HA On your last post I almost asked about the starter. Viola. You don't even have to ask here to receive. Happy holidays. I'll be in S America for almost a month. The blog will click on and I will try and post from there, but if you wonder why I might get quiet. Well now you know. Dicey S. American Internet. GREG

Jean | Delightful Repast said...

Greg, thank you. Wow, South America for almost a month! That should give you stories for a lifetime! Buen viaje.

Brooks said...

A great follow-up post to the sourdough bread, Jean! Your directives/descriptions for the process were spot on. Happy baking my friend.

Jean | Delightful Repast said...

Thanks, Brooks! I try to write recipes and directions so clearly that cooks at any level can succeed. Can't expect all my readers to be highly skilled professional bakers like you! Happy baking.

Laura Flanders said...

I've been wanting to try this. Now is the time. Thanks for sharing! Glad to have met you over on twitter and now here Jean!

Jean | Delightful Repast said...

Thanks, Laura! Glad to meet *you*! You're going to love making sourdough. Making the starter takes all of one minute once a day. Might take a couple weeks, so be patient.

Swathi Iyer said...

Very useful post, I too love sourdough bread, thanks for sharing with Hearth and soul blog hop. pinning.
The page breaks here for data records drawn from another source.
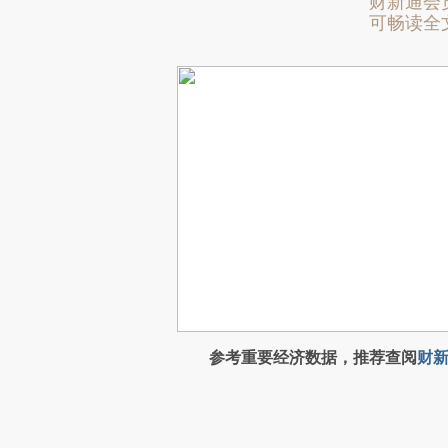
财新通会
可畅读全
参考重要经济数据，推荐查阅
财新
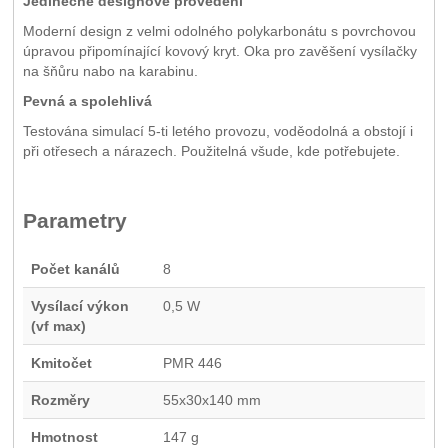
Jedinečné designové provedení
Moderní design z velmi odolného polykarbonátu s povrchovou
úpravou připomínající kovový kryt. Oka pro zavěšení vysílačky
na šňůru nabo na karabinu.
Pevná a spolehlivá
Testována simulací 5-ti letého provozu, voděodolná a obstojí i
při otřesech a nárazech. Použitelná všude, kde potřebujete.
Parametry
Počet kanálů
8
Vysílací výkon
0,5 W
(vf max)
Kmitočet
PMR 446
Rozměry
55x30x140 mm
Hmotnost
147 g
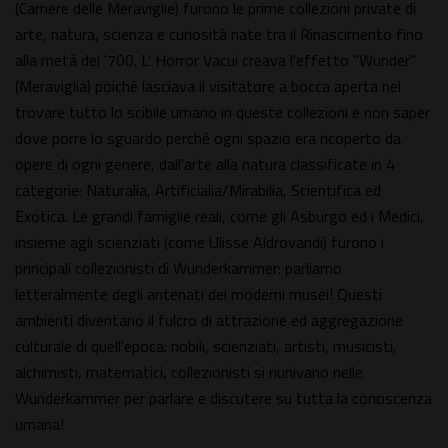
(Camere delle Meraviglie) furono le prime collezioni private di
arte, natura, scienza e curiosità nate tra il Rinascimento fino
alla metà del '700. L' Horror Vacui creava l'effetto "Wunder"
(Meraviglia) poichè lasciava il visitatore a bocca aperta nel
trovare tutto lo scibile umano in queste collezioni e non saper
dove porre lo sguardo perché ogni spazio era ricoperto da
opere di ogni genere, dall'arte alla natura classificate in 4
categorie: Naturalia, Artificialia/Mirabilia, Scientifica ed
Exotica. Le grandi famiglie reali, come gli Asburgo ed i Medici,
insieme agli scienziati (come Ulisse Aldrovandi) furono i
principali collezionisti di Wunderkammer: parliamo
letteralmente degli antenati dei moderni musei! Questi
ambienti diventano il fulcro di attrazione ed aggregazione
culturale di quell'epoca: nobili, scienziati, artisti, musicisti,
alchimisti, matematici, collezionisti si riunivano nelle
Wunderkammer per parlare e discutere su tutta la conoscenza
umana!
Jean | DelightfulRepast.com said...

Thank you, Swathi. I've inspired a few people to start a starter with this post. Makes me happy!

Kirsty said...

Hi Jean, I began my starter using 'OO' Italian white flour, in a glass bowl, covered with Glad Wrap. At the end of Day 1 I started to notice bubbles, so thought that was a good start. Hours later I noticed 4 small red dots start to appear. Is this mold? Since then, the starter has a liquid on top and has developed a real pungent aroma. I plan to bin it. What could be the reason for the red dots appearing? Oh, weather wise, bright sunny day, no rain, but we did have a cool night (Australian summer here). Thank you in advance, Kirsty

Jean | DelightfulRepast.com said...

Kirsty, I've heard of people finding red spots on their starter. I'm not sure what it is, but people seem to be pretty unanimous about throwing it out. I think if I were on Day 14 and I noticed it, I might be tempted to scoop out some starter that is well away from any red spots and just carry on. But if I were at the beginning as you are, I'd definitely bin it and start over.
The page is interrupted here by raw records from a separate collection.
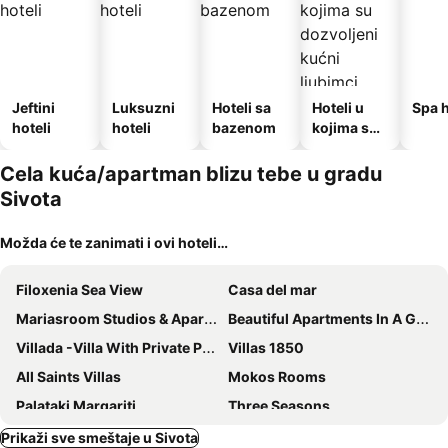
Jeftini
Luksuzni
Hoteli sa
Hoteli u
Spa h
hoteli
hoteli
bazenom
kojima su
dozvoljeni
kućni
Cela kuća/apartman blizu tebe u gradu
ljubimci
Sivota
Možda će te zanimati i ovi hoteli…
Filoxenia Sea View
Casa del mar
Mariasroom Studios & Apartments Flats to Let heart city seaside Spyropoulos
Beautiful Apartments In A Green And Peaceful Area Near The Beach On Corfu Island
Villada -Villa With Private Pool
Villas 1850
All Saints Villas
Mokos Rooms
Palataki Margariti
Three Seasons
Olympic Apartments
Grivas Apartments
Prikaži sve smeštaje u Sivota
I would make my starter in a pint jar or a glass pint measuring cup that has either been sterilized as for canning or simply run through the dishwasher.

Did you use filtered water? That's a must. I'm not talking Evian or anything, just ordinary bottled water or water you've run through a Brita pitcher.

Do keep me posted! It's so interesting because sourdough is a living thing and anything can happen! Oh but don't worry about a pungent smell. It should smell sour, fermented, vinegary, sometimes like alcohol and even nail polish remover.

Kirsty said...

Jean, thank you for such a quick reply! Regarding water, we run off rainwater that is stored in a large concrete water tank. The water does go through a filter. I'll take your tips on board for starter attempt no. 2, nothing ventured nothing gained! Thanks again, Kirsty

Jean | DelightfulRepast.com said...

Kirsty, I can't wait to hear about Attempt #2! It takes patience to start a starter, but don't give up. We'll sort this out!

The Lazy Gastronome said...

Starting this today! Thanks!

Jean | DelightfulRepast.com said...

TLG, I am soooo glad! I know you're going to love working with sourdough. Keep me posted on your progress!